- WHAT IS REQUIRED
Wherever the word "mereka" turns up in a line of the entries, copy that line.

━━━━━━━━━━━━━━━━━━━━

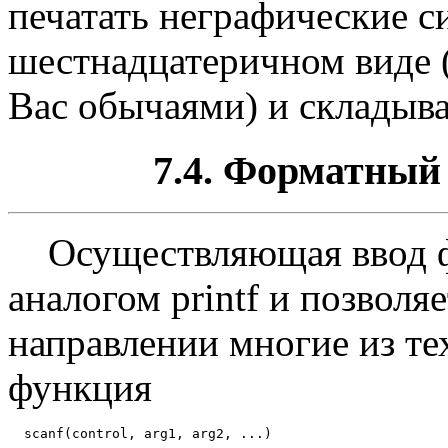
печатать неграфические 
шестнадцатеричном виде (
Вас обычаями) и складыва
7.4. Форматный 
Осуществляющая ввод фу
аналогом printf и позволя
направлении многие из те
функция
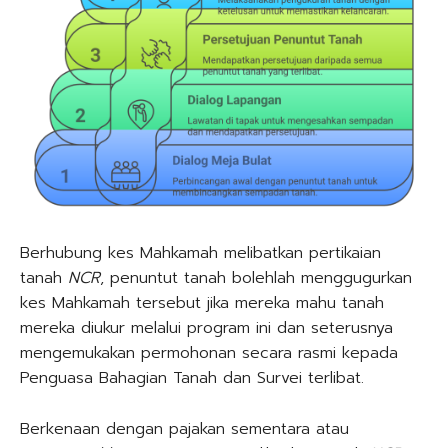
Berhubung kes Mahkamah melibatkan pertikaian
tanah
NCR
, penuntut tanah bolehlah menggugurkan
kes Mahkamah tersebut jika mereka mahu tanah
mereka diukur melalui program ini dan seterusnya
mengemukakan permohonan secara rasmi kepada
Penguasa Bahagian Tanah dan Survei terlibat.
Berkenaan dengan pajakan sementara atau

━━━━━━━━━━━━━━━━━━━━

- RESULT
kes Mahkamah tersebut jika mereka mahu tanah
mereka diukur melalui program ini dan seterusnya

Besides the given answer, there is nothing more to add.